Vous me trouvez tout sur lui : Quelle lieux il fréquente, quelle personne
il voit, je veux même savoir avec qui il couche et qu’est-ce qu’il a mangé dans
la journée ! Vous avez compris ? JE VEUX UN SCOOP ! Vous êtes presque
le plus ancien journaliste qui travaille à la revue numérique ici, c’est donc
votre boulot, je vous paye pas à rien foutre pigé ? Si vous n’avez rien
dans 7 jours, vous irez chercher un poste dans un magazine de merde.
Daily
Dream Direction »
Le message démontrait deux choses sur la société : la
première était la politique agressive de la compagnie, et la seconde découlait
directement de la première : avec deux ans dans la boîte, Springton était
déjà l’un des plus vieux des photographes employé pour la revue numérique,
autrement dis la revue des nouvelles têtes. Ce que Josh savait, c’était que
s’il finissait par trouver une info sur l’acteur, il aurait une chance d’être
publié dans la revue analogique du journal, privilège réservé à quelques élus
qui avait un jour eu la chance de tomber sur une interview exclusive avant la
sortie d’un film, l’interview d’un chanteur qui quittait un groupe, ou encore
une autre exclusivité bidon qui faisait vendre le journal comme des petits
pains.
Il rangea son PDA. Il allait marcher jusqu’à la baie, non
loin du siège de la société, déjà relativement excentrée du centre des affaires
de Sydney. Il avança parmi les petites rangées d’arbustes méditerranéens, sur
l’allée dallée d’une multitude de petits carrés blancs. Cette allée était
représentative de la politique actuelle, remettre un peu de vie dans les rues
grises de la ville. Evidemment, du fait de sa mise à l’écart, le building avait
bénéficié d’aménagement spécifique tels que cette allée.
Sont
portable sonna à peine eut-il fait quelques pas.
- Springton
- Hey mec, c’est AC, je passe te prendre de suite !

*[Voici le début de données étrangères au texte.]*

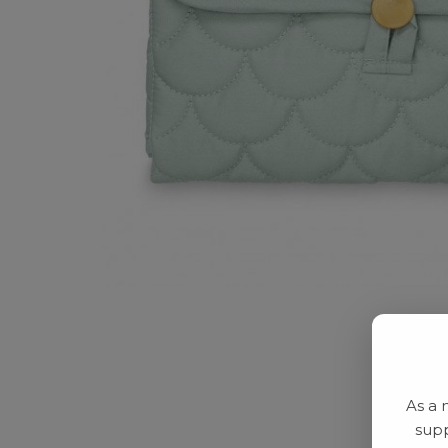
As a 
supp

- Qu’est-ce que t’as, un truc sur Asami ?
- Quoi ?! Non. J’ai rien sur lui, de quoi tu me
parles ?
- De ton mail.
- Ah, ça. T’en fait pas, t’as le temps pour ce gars là. Par
contre pour les filles sur la plage …
- Anton, arrête, je suis sur ce gars maintenant.
- Ah ouais ? déjà ? Mince, si j’avais su j’aurais
relevé l’endro…
- Okay, pas de problème, emmène moi voir
tes filles, j’ai pas envie de me prendre la tête avec ce type de toute façon.
- J’arrive dans deux minutes, je suis déjà sur la route, au
King Cross là.
- Je suis devant la direction du DD.
- J’y suis dans 2 minutes Joe, deux minutes.
Josh
raccrocha. Il ne voulait pas entendre d’avantage de choses sur l’acteur. Il
alla devant le parking public du bâtiment, et resta dans l’attente jusqu’à ce
que la voiture d’Anton arrive. Il s’arrêta en faisant crisser ses pneus sur
l’asphalte chaud. Une portière s’ouvrit. Josh vit son ami :
- Tu montes ?
- Une seconde, je vérifie un truc.
Josh
alluma son appareil pour voir s’il lui restait encore de la batterie. Il lui
restait encore 540 minutes pour des prises de vues. « Plus que
suffisant » se dit-il machinalement. Il entra dans la voiture.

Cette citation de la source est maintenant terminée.